Pulling and disposing of it is the safest thing. If I had a bunch of tomato/ potato plants (potatoes are also susceptible) that's what I would do.

However, I'm a backyard gardener with 5 plants. If I noticed blight beginning on one, rather than losing a fifth of my crop, I would try to save it first.

Trying to save it involves:

1) spray all the other tomato/ potato plants with an organic fungicide first to help prevent spread. Organic fungicides include copper sulphate (considered organic, but I don't use it), milk solution, baking soda solution, things with bacillus subtilis (e.g. Serenade), 3% hydrogen peroxide sprayed straight from the bottle. All of these are fungicidal treatments, but all work best used preventatively or at the first signs of infection.

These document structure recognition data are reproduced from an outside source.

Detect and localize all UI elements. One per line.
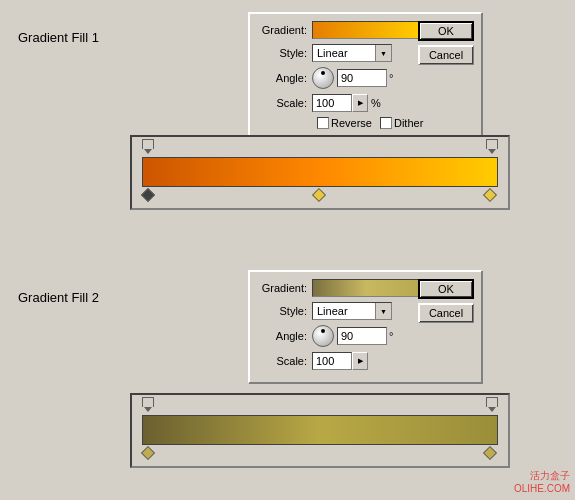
gradient-bar-1[interactable] [142, 157, 498, 187]
bottom-stop-left-2[interactable] [142, 447, 156, 461]
bottom-stop-left-1[interactable] [142, 189, 156, 203]
angle-row-2: Angle: ° [257, 325, 474, 347]
angle-label-1: Angle: [257, 72, 312, 84]
ok-button-2[interactable]: OK [418, 279, 474, 299]
cancel-button-1[interactable]: Cancel [418, 45, 474, 65]
scale-spin-1[interactable]: ▶ [352, 94, 368, 112]
dither-label-1: Dither [394, 117, 423, 129]
top-stop-left-1[interactable] [142, 139, 154, 149]
scale-input-1[interactable] [312, 94, 352, 112]
bottom-stops-1 [142, 189, 498, 203]
dialog-panel-2: Gradient: OK Cancel Style: Linear ▼ Angl… [248, 270, 483, 384]
gradient-label-1: Gradient: [257, 24, 312, 36]
watermark: 活力盒子 OLIHE.COM [514, 469, 570, 495]
scale-spin-2[interactable]: ▶ [352, 352, 368, 370]
scale-label-2: Scale: [257, 355, 312, 367]
angle-knob-dot-2 [321, 329, 325, 333]
style-select-2[interactable]: Linear ▼ [312, 302, 392, 320]
bottom-stop-right-1[interactable] [484, 189, 498, 203]
style-label-2: Style: [257, 305, 312, 317]
btn-group-1: OK Cancel [418, 21, 474, 65]
scale-label-1: Scale: [257, 97, 312, 109]
dither-box-1[interactable] [380, 117, 392, 129]
degree-symbol-1: ° [389, 72, 393, 84]
top-stop-left-2[interactable] [142, 397, 154, 407]
gradient-preview-1[interactable] [312, 21, 420, 39]
angle-label-2: Angle: [257, 330, 312, 342]
btn-group-2: OK Cancel [418, 279, 474, 323]
scale-row-1: Scale: ▶ % [257, 94, 474, 112]
dither-checkbox-1[interactable]: Dither [380, 117, 423, 129]
ok-button-1[interactable]: OK [418, 21, 474, 41]
gradient-bar-2[interactable] [142, 415, 498, 445]
reverse-label-1: Reverse [331, 117, 372, 129]
scale-row-2: Scale: ▶ [257, 352, 474, 370]
angle-row-1: Angle: ° [257, 67, 474, 89]
cancel-button-2[interactable]: Cancel [418, 303, 474, 323]
style-label-1: Style: [257, 47, 312, 59]
angle-knob-1[interactable] [312, 67, 334, 89]
top-stop-right-2[interactable] [486, 397, 498, 407]
top-stop-right-1[interactable] [486, 139, 498, 149]
reverse-checkbox-1[interactable]: Reverse [317, 117, 372, 129]
bottom-stops-2 [142, 447, 498, 461]
style-select-arrow-2[interactable]: ▼ [375, 303, 391, 319]
reverse-box-1[interactable] [317, 117, 329, 129]
style-select-1[interactable]: Linear ▼ [312, 44, 392, 62]
gradient-bar-area-2[interactable] [130, 393, 510, 468]
gradient-bar-area-1[interactable] [130, 135, 510, 210]
gradient-preview-2[interactable] [312, 279, 420, 297]
section1-label: Gradient Fill 1 [18, 30, 99, 45]
angle-knob-dot-1 [321, 71, 325, 75]
checkbox-row-1: Reverse Dither [317, 117, 474, 129]
bottom-stop-mid-1[interactable] [313, 189, 327, 203]
style-select-arrow-1[interactable]: ▼ [375, 45, 391, 61]
top-stops-2 [142, 397, 498, 407]
gradient-row-2: Gradient: OK Cancel [257, 279, 474, 297]
angle-input-2[interactable] [337, 327, 387, 345]
top-stops-1 [142, 139, 498, 149]
scale-input-2[interactable] [312, 352, 352, 370]
gradient-row-1: Gradient: OK Cancel [257, 21, 474, 39]
gradient-label-2: Gradient: [257, 282, 312, 294]
degree-symbol-2: ° [389, 330, 393, 342]
angle-input-1[interactable] [337, 69, 387, 87]
bottom-stop-right-2[interactable] [484, 447, 498, 461]
dialog-panel-1: Gradient: OK Cancel Style: Linear ▼ Angl… [248, 12, 483, 138]
angle-knob-2[interactable] [312, 325, 334, 347]
section2-label: Gradient Fill 2 [18, 290, 99, 305]
style-select-text-2: Linear [313, 305, 373, 317]
scale-unit-1: % [371, 97, 381, 109]
style-select-text-1: Linear [313, 47, 373, 59]
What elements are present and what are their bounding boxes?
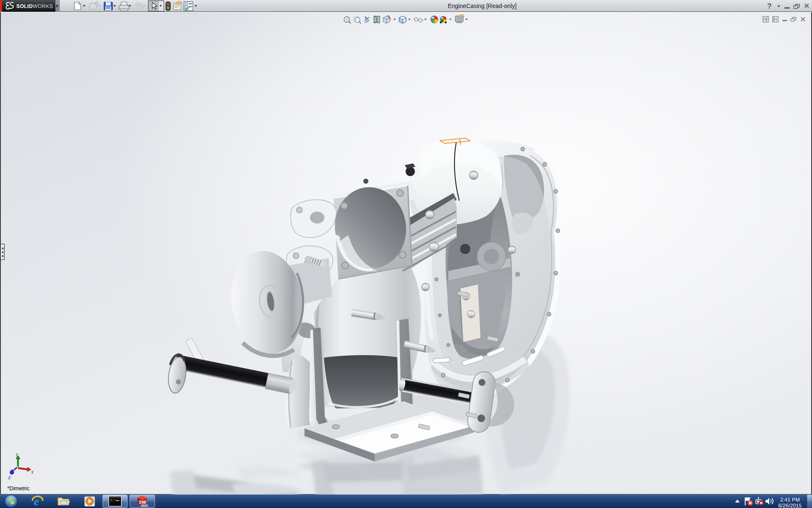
svg-text:2015: 2015 [141,504,148,508]
svg-text:?: ? [767,2,771,10]
svg-text:C:\: C:\ [110,498,117,502]
svg-text:SOLIDWORKS: SOLIDWORKS [16,3,53,9]
svg-text:X: X [30,469,34,475]
svg-text:6/26/2015: 6/26/2015 [778,503,802,508]
svg-text:2:41 PM: 2:41 PM [780,497,800,503]
svg-text:Z: Z [8,475,11,480]
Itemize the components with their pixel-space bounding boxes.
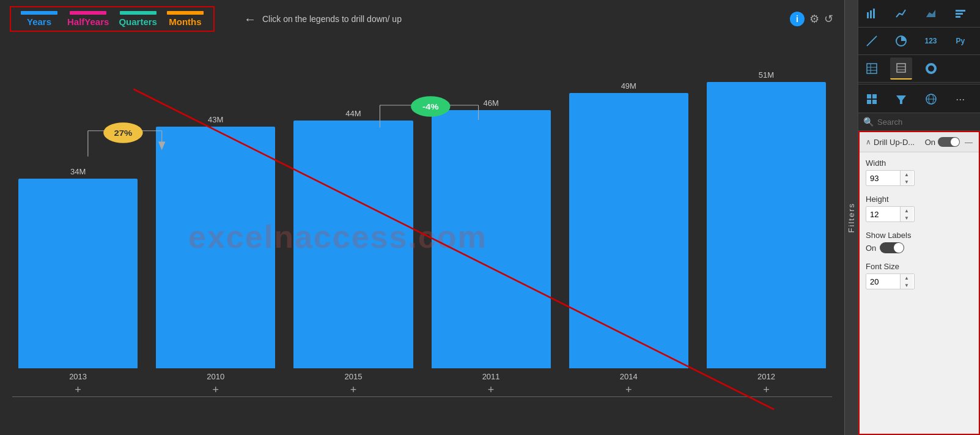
show-labels-toggle-row: On [866,242,973,253]
drill-toggle[interactable] [938,137,960,147]
bar-year-2010: 2010 [207,372,224,381]
bar-value-2014: 49M [621,81,636,91]
chart-container: excelnaccess.com 27% -4% [0,38,844,435]
width-down-btn[interactable]: ▼ [901,178,913,185]
bar-rect-2015[interactable] [293,121,413,368]
width-input[interactable] [866,171,900,185]
panel-header: ∧ Drill Up-D... On — [860,132,979,152]
toolbar-icon-chart-line[interactable] [890,2,912,24]
instruction-text: Click on the legends to drill down/ up [262,14,402,24]
legend-years[interactable]: Years [16,11,62,27]
toolbar-icon-paint[interactable] [890,58,912,80]
toolbar-icon-chart-bar[interactable] [861,2,883,24]
toolbar-icons-row1 [858,0,980,28]
font-size-spinners: ▲ ▼ [900,274,913,289]
chevron-icon[interactable]: ∧ [866,138,871,146]
toolbar-icon-pie[interactable] [890,30,912,52]
toolbar-icon-py[interactable]: Py [949,30,971,52]
svg-rect-16 [956,10,965,12]
search-input[interactable] [877,117,980,127]
bar-rect-2010[interactable] [156,127,275,368]
font-size-row: Font Size ▲ ▼ [866,262,973,289]
legend-months[interactable]: Months [162,11,208,27]
show-labels-toggle[interactable] [880,242,904,253]
bar-plus-2014[interactable]: + [625,384,632,396]
legend-bar: Years HalfYears Quarters Months [10,6,215,32]
toolbar-icon-filter2[interactable] [890,88,912,110]
filters-tab[interactable]: Filters [844,0,858,435]
bar-year-2013: 2013 [69,372,87,381]
toolbar-icon-donut[interactable] [920,58,942,80]
font-size-label: Font Size [866,262,973,271]
refresh-icon[interactable]: ↺ [824,12,833,26]
bar-value-2011: 46M [483,99,498,108]
x-axis [12,396,832,397]
toolbar-icons-row4: ··· [858,86,980,113]
toolbar-icon-123[interactable]: 123 [920,30,942,52]
svg-rect-12 [867,12,869,18]
bar-year-2011: 2011 [482,372,500,381]
bar-plus-2012[interactable]: + [763,384,770,396]
bar-2012: 51M 2012 + [707,70,826,396]
svg-rect-13 [870,10,872,18]
svg-marker-15 [926,10,935,17]
toolbar-icon-scatter[interactable] [861,30,883,52]
bar-value-2012: 51M [759,70,774,80]
bar-rect-2011[interactable] [432,110,551,368]
bar-rect-2013[interactable] [18,179,138,368]
right-toolbar: 123 Py ··· 🔍 ∧ [858,0,980,435]
search-icon: 🔍 [863,117,874,127]
legend-quarters[interactable]: Quarters [114,11,162,27]
bar-rect-2014[interactable] [569,93,688,368]
svg-rect-14 [873,9,875,18]
svg-rect-20 [867,64,877,73]
font-size-up-btn[interactable]: ▲ [901,274,913,281]
toolbar-divider [858,84,980,84]
svg-rect-18 [956,16,960,18]
height-spinners: ▲ ▼ [900,207,913,221]
svg-marker-32 [896,95,906,104]
height-down-btn[interactable]: ▼ [901,214,913,221]
years-color-bar [21,11,57,15]
toolbar-icon-more[interactable]: ··· [949,88,971,110]
bar-2010: 43M 2010 + [156,115,275,396]
font-size-down-btn[interactable]: ▼ [901,281,913,289]
panel-menu-dots[interactable]: — [965,138,973,147]
bar-2011: 46M 2011 + [432,99,551,396]
legend-halfyears[interactable]: HalfYears [62,11,114,27]
toolbar-icon-map[interactable] [920,88,942,110]
height-input[interactable] [866,207,900,221]
width-label: Width [866,158,973,168]
toggle-knob [951,138,959,146]
toolbar-icon-chart-area[interactable] [920,2,942,24]
width-up-btn[interactable]: ▲ [901,171,913,178]
show-labels-label: Show Labels [866,231,973,240]
show-labels-toggle-label: On [866,244,876,253]
bar-plus-2011[interactable]: + [488,384,495,396]
font-size-input[interactable] [866,275,900,289]
height-input-row: ▲ ▼ [866,206,915,222]
svg-rect-29 [872,94,877,99]
chart-bars: 34M 2013 + 43M 2010 + 44M 2015 + 46 [12,44,832,396]
bar-value-2010: 43M [208,115,223,124]
bar-plus-2013[interactable]: + [75,384,81,396]
toolbar-icon-table2[interactable] [861,58,883,80]
bar-plus-2015[interactable]: + [350,384,357,396]
years-label: Years [27,17,51,27]
bar-value-2015: 44M [345,109,361,118]
show-labels-knob [894,243,904,253]
width-spinners: ▲ ▼ [900,171,913,185]
bar-rect-2012[interactable] [707,82,826,368]
months-label: Months [169,17,201,27]
bar-plus-2010[interactable]: + [213,384,219,396]
gear-icon[interactable]: ⚙ [809,12,819,26]
toolbar-icon-grid[interactable] [861,88,883,110]
svg-rect-24 [897,64,905,72]
toolbar-icon-chart-column[interactable] [949,2,971,24]
toolbar-icons-row3 [858,55,980,83]
main-chart-area: Years HalfYears Quarters Months ← Click … [0,0,844,435]
height-up-btn[interactable]: ▲ [901,207,913,214]
toggle-on-label: On [925,138,935,147]
bar-year-2012: 2012 [757,372,775,381]
info-icon[interactable]: i [790,12,805,26]
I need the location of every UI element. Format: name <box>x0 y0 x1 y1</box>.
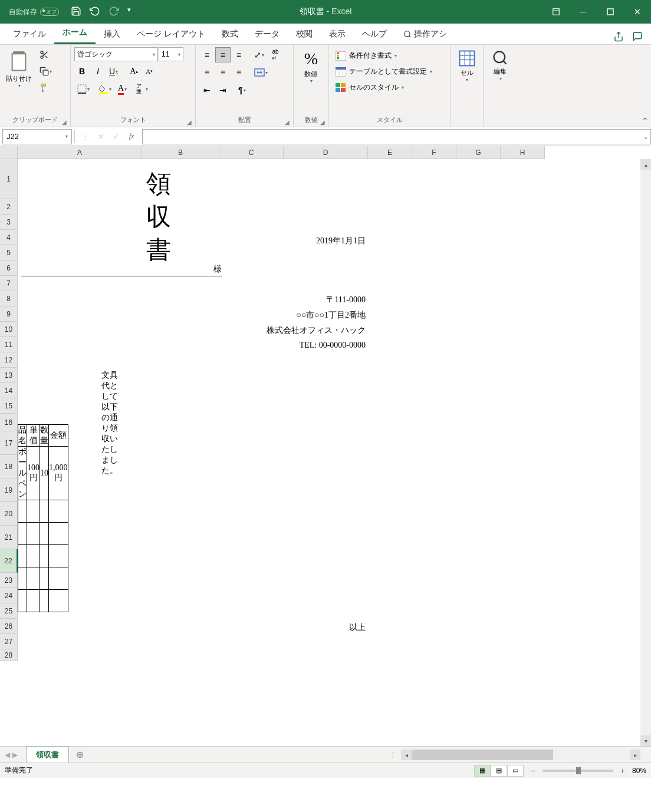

2) remove and dispose of every affected leaf (don't put in compost pile).

3) trim the plants back enough to be sure you have good air circulation

4) water the soil only, in the AM, don't get the leaves wet

5) once the affected leaves are removed spray the rest of the affected plant with one of the above.

Do them in this order, i.e protect the unaffected ones first so you don't risk spreading it around my your touch, tools, sprays, etc. Remove the infected leaves next so you don't risk spreading it with the spray....

You will need to repeat the sprays at least every couple weeks, more if its been raining. It helps to rotate them, use one one time and a different one the next time.

If none of these are working and your plant is getting progressively worse, THEN pull it.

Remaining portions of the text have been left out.